The unanimous Court issued the memorandum opinion on Feb. 20.
“Daniel Carl Smith worked as a coal miner for Maptona, Inc. and Divita Coal Company. He passed away at home on April 11, 2007. An autopsy was performed, but was limited to the lungs,” according to the opinion.
Jacqueline Smith, the deceased’s widow, applied for dependent’s benefits and was denied by the claims administrator on Feb. 28, 2008.
Holding that occupational pneumoconiosis did not materially contribute to Daniel Smith’s death, the Office of Judges affirmed the order of the claims administrator. Jacqueline Smith disputed that finding, arguing that several doctors had found that occupational pneumoconiosis materially contributed to her husband’s death.
Another physician opined that a definitive determination of the cause of death could not be found based on the autopsy because the post-mortem exam was restricted to the lungs. He noted, however, that no lesions of “coal worker’s pneumoconiosis” were observed.
The Occupational Pneumoconiosis Board concluded that occupational pneumoconiosis was not a contributing factor in Smith’s death.
“In affirming the claims administrator’s Order, the Office of Judges found that the testimony and conclusions of the Occupational Pneumoconiosis Board were persuasive in that occupational pneumoconiosis was not a material contributing factor in Mr.

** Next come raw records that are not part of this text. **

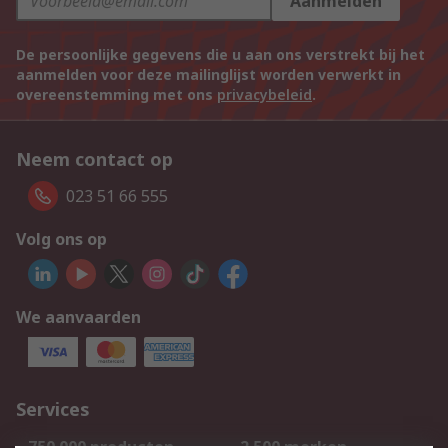
Aanmelden
De persoonlijke gegevens die u aan ons verstrekt bij het
aanmelden voor deze mailinglijst worden verwerkt in
overeenstemming met ons
privacybeleid
.
Neem contact op
023 51 66 555
Volg ons op
We aanvaarden
Services
750.000 producten
2.500 merken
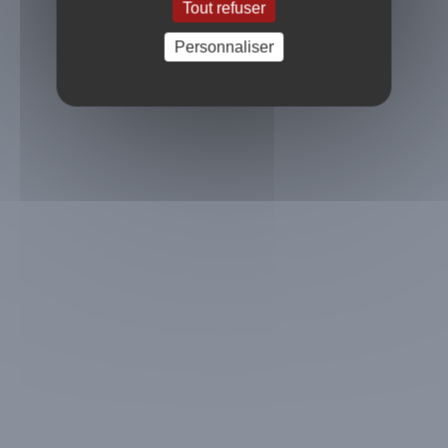
Tout refuser
Message important
Personnaliser
Voir plus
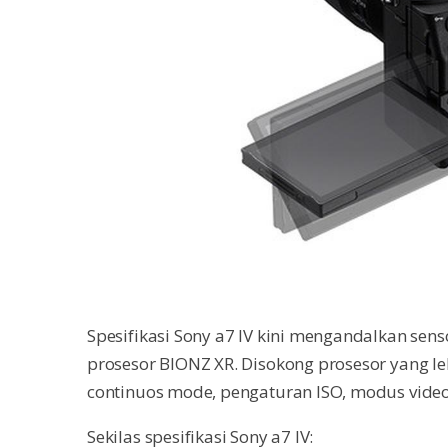
Spesifikasi Sony a7 IV kini mengandalkan sens
prosesor BIONZ XR. Disokong prosesor yang le
continuos mode, pengaturan ISO, modus video,
Sekilas spesifikasi Sony a7 IV:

Smith’s death,” the opinion states.
“The Office of Judges noted that the testimony of Dr. Kinder indicated that there was evidence of a one to two pack per day smoking habit, that the information related to the decedent’s death was unclear, and that the autopsy was limited.

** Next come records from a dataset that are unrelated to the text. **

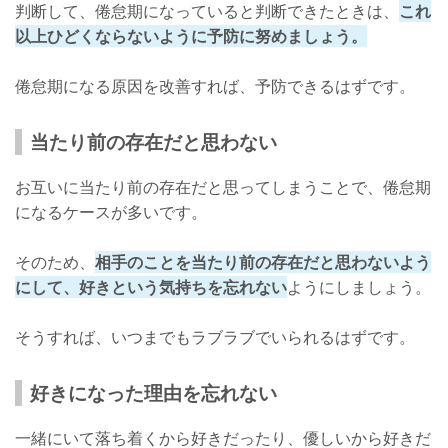
判断して、倦怠期になっていると判断できたときは、
これ
以上ひどくならないように予防に努めましょう。
倦怠期になる原因を改善すれば、予防できるはずです。
当たり前の存在だと思わない
お互いに当たり前の存在だと思ってしまうことで、倦怠期
になるケースが多いです。
そのため、
相手のことを当たり前の存在だと思わないよう
にして、好きという気持ちを忘れない
ようにしましょう。
そうすれば、いつまでもラブラブでいられるはずです。
好きになった理由を忘れない
一緒にいて落ち着くから好きだったり、優しいから好きだ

“The Office of Judges concluded that occupational pneumoconiosis did not materially contribute to the decedent’s death, and therefore Ms. Smith was not entitled to dependent’s benefits. The Board of Review reached the same reasoned conclusions in its decision of April 26, 2011.
“We agree with the reasoning and conclusions of the Board of Review. . . we find that the decision of the Board of Review is not in clear violation of any constitutional or statutory provision, nor is it clearly the result of erroneous conclusions of law, nor is it based upon a material misstatement or mischaracterization of the evidentiary record.
“Therefore, the decision of the Board of Review is affirmed.”